Convert the code to a basic case-statement. Since all comparisons are alike, remove them from their [when ] statements and append one to [case (target)]. Add brackets around 'stat blah/bluh of [player]' to avoid computing that in every [when ] statement.
Randomization
The following functions display content at random. Input is separated by [or].
[one of][or][at random]
The standard [one of][or][at random] statement is prone to redundancy.
- Sometimes, a man's gotta man. [one of]Other times,[or]Sometimes,[at random] he doesn't.
- Sometimes, a man's gotta man. [one of]Other [or]Some[at random]times, he doesn't.
In the above example, redundancy is nixed by moving a string shared by all inputs after [at random].
[random x to y]
This function is more powerful than [one of][or][at random], lending itself well to optimization. Note that it only accepts numerical input (negatives included) and that 'y' should be greater than 'x'.

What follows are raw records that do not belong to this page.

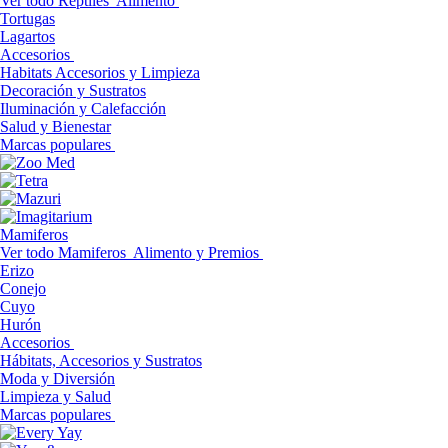
Ver todo Reptiles
Alimento
Tortugas
Lagartos
Accesorios
Habitats Accesorios y Limpieza
Decoración y Sustratos
Iluminación y Calefacción
Salud y Bienestar
Marcas populares
Mamiferos
Ver todo Mamiferos
Alimento y Premios
Erizo
Conejo
Cuyo
Hurón
Accesorios
Hábitats, Accesorios y Sustratos
Moda y Diversión
Limpieza y Salud
Marcas populares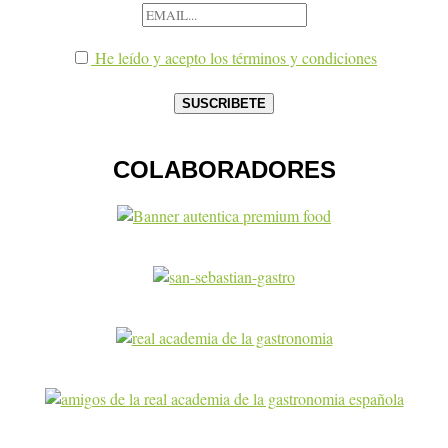
He leído y acepto los términos y condiciones
COLABORADORES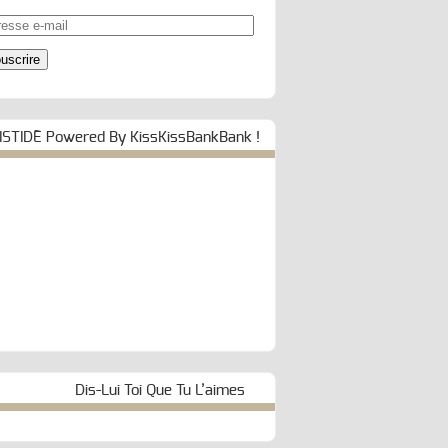
esse
uscrire
ISTIDE Powered By KissKissBankBank !
Dis-Lui Toi Que Tu L’aimes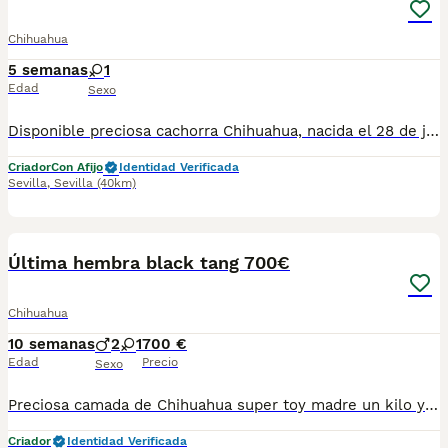
Chihuahua
5 semanas
1
Edad
Sexo
Disponible preciosa cachorra Chihuahua, nacida el 28 de junio de 2026. Color: sable, un tono muy bonito y elegante que realza su expresión y belleza. Procede de una excelente línea de sangre, criada en un ambiente familiar, con mucho cariño y una correcta socialización desde sus primeros días de vida. Destaca por su bonita morfología, cabeza tipo manzana, hocico corto y un carácter dulce, cariñoso y equilibrado, ideal como compañera de vida. La cachorra se entregará a partir de los Dos meses de edad, desparasitada según su edad, con cartilla veterinaria, y las vacunas correspondientes. Se enviarán fotos y vídeos actualizados para que puedas seguir su evolución hasta el día de la entrega. Se prioriza la entrega en mano para garantizar el bienestar de la cachorra y que el nuevo propietario pueda conocerla personalmente. También existe la posibilidad de desplazarnos hasta el lugar de entrega, previo acuerdo entre ambas partes. Buscamos una familia responsable que le ofrezca el hogar, el cariño y los cuidados que merece. Para más información, fotos, vídeos o cualquier consulta, no dudes en ponerte en contacto.
Criador
Con Afijo
Identidad Verificada
Sevilla
,
Sevilla
(40km)
6
4
Última hembra black tang 700€
Chihuahua
10 semanas
2
1
700 €
Edad
Precio
Sexo
Preciosa camada de Chihuahua super toy madre un kilo y medio padre un kilo 400 se entregan vacunados desparasitados con contacto con compraventa a recoger en Córdoba también se envía pero prefiero que vengan a por ellos en persona. Son cachorros criados en familia en una casa con mucho amor y eso se nota de los cachorros. ⚠️chip no incluido en el precio.⚠️ 🚍enviamos recogida en Córdoba o se envía precio del envío no incluido. ⚠️((chip no incluido en el precio ))⚠️
Criador
Identidad Verificada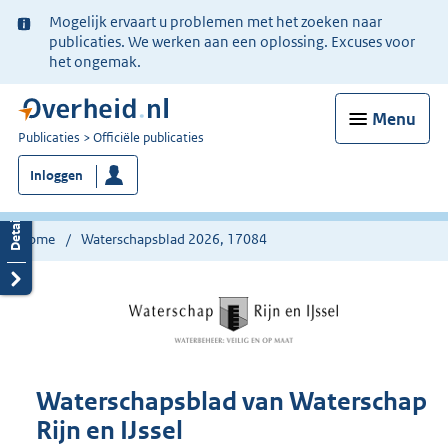
Ter
Mogelijk ervaart u problemen met het zoeken naar
informatie:
publicaties. We werken aan een oplossing. Excuses voor
het ongemak.
Menu
U
Publicaties
Officiële publicaties
bent
Inloggen
nu
hier:
Home
Waterschapsblad 2026, 17084
Waterschapsblad van Waterschap
Rijn en IJssel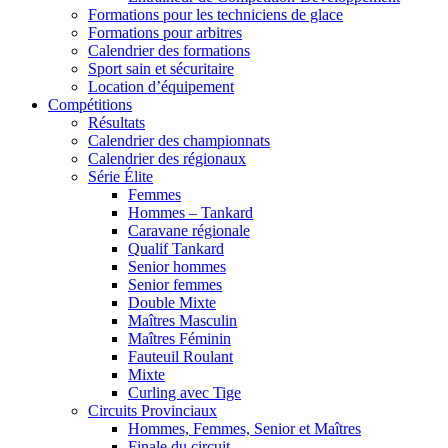
Formations pour les techniciens de glace
Formations pour arbitres
Calendrier des formations
Sport sain et sécuritaire
Location d’équipement
Compétitions
Résultats
Calendrier des championnats
Calendrier des régionaux
Série Élite
Femmes
Hommes – Tankard
Caravane régionale
Qualif Tankard
Senior hommes
Senior femmes
Double Mixte
Maîtres Masculin
Maîtres Féminin
Fauteuil Roulant
Mixte
Curling avec Tige
Circuits Provinciaux
Hommes, Femmes, Senior et Maîtres
Finale du circuit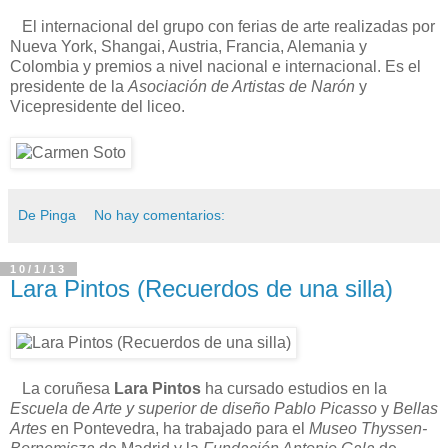
El internacional del grupo con ferias de arte realizadas por
Nueva York, Shangai, Austria, Francia, Alemania y
Colombia y premios a nivel nacional e internacional. Es el
presidente de la
Asociación de Artistas de Narón
y
Vicepresidente del liceo.
De Pinga
No hay comentarios:
10/1/13
Lara Pintos (Recuerdos de una silla)
La coruñesa
Lara Pintos
ha cursado estudios en la
Escuela de Arte y superior de diseño Pablo Picasso
y
Bellas
Artes
en Pontevedra, ha trabajado para el
Museo Thyssen-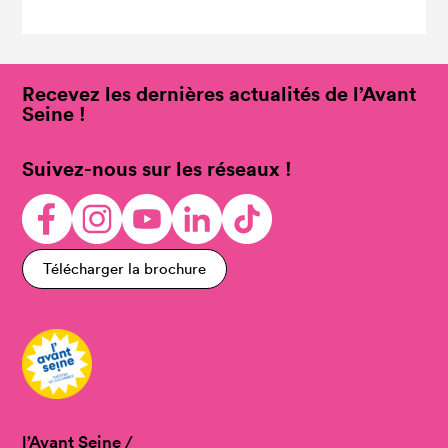
Recevez les dernières actualités de l’Avant
Seine !
Suivez-nous sur les réseaux !
Télécharger la brochure
l’Avant Seine /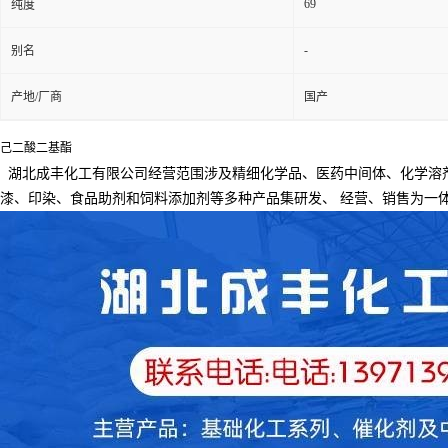
69
纯度
-
别名
产地/厂商
国产
己二酸二基酯
湖北成丰化工有限公司经营范围涉及精细化学品、医药中间体、化学溶
漆、印染、食品助剂和饲料添加剂等多种产品集研发、
经营、销售为一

- [one of]1[or]2[or]3[or]4[or]5[or]6[at random]
- [random 1 to 6]
A complex [one of][or][at random] statement converted into a [random x to y] statement.
- [one of]1[or]1[or]1[or]1[or]1[or]1[or]1[or]1[or]1[or]2[at random]
- [if [random 1 to 10] < 10]1[else]2[end if]
The above example illustrates how to make one value fire more frequently than the other.
- [case [random 1 to 15] <][when (target) 6]1[end when][when (target) 10]2[end when][when (target) 13]3[end when][when (target) 15]4[end when][when 1]5[end when][end case]
- [one of]1[or]1[or]1[or]1[or]1[or]2[or]2[or]2[or]2[or]3[or]3[or]3[or]4[or]4[or]5[at random]
Do NOT try to be too fancy with [random x to y]. The above example illustrates how a case-statement can result in longer code.
Do NOT use [if ][else if ][else][end if]. Each roll would be independent and result in skewed output probability.
- [one of]Hello sir[or]Hello sir[or]Hello sir[or]Hello sir[or]Hello sir[or]Hi there[or]Hi there[or]Hi there[or]Hi there[or]Ola Mister Cunningham[or]Ola Mister Cunningham[or]Ola Mister Cunningham[or]Heya Cunnin'[or]Heya Cunnin'[or]Good day Mr. Cunningham[at random]
- [case [random 1 to 15] <][when (target) 6]Hello sir[end when][when (target) 10]Hi there[end when][when (target) 13]Ola Mister Cunningham[end when][when (target) 15]Heya Cunnin'[end when][when 1]Good day Mr. Cunningham[end when][end case]
The above example illustrates an overall reduction of characters using [case ] with longer input. A general rule of thumb is that the longer the (target) and input values are, the more likely [case ] is to reduce overall characters needed.
This document is a work in progress and is thus subject to change. All views and opinions expressed in here are solely Songbird's. Please only modify with either A), explicit permission to do so, or B), a fix for known factual inaccuracy / grammar errors.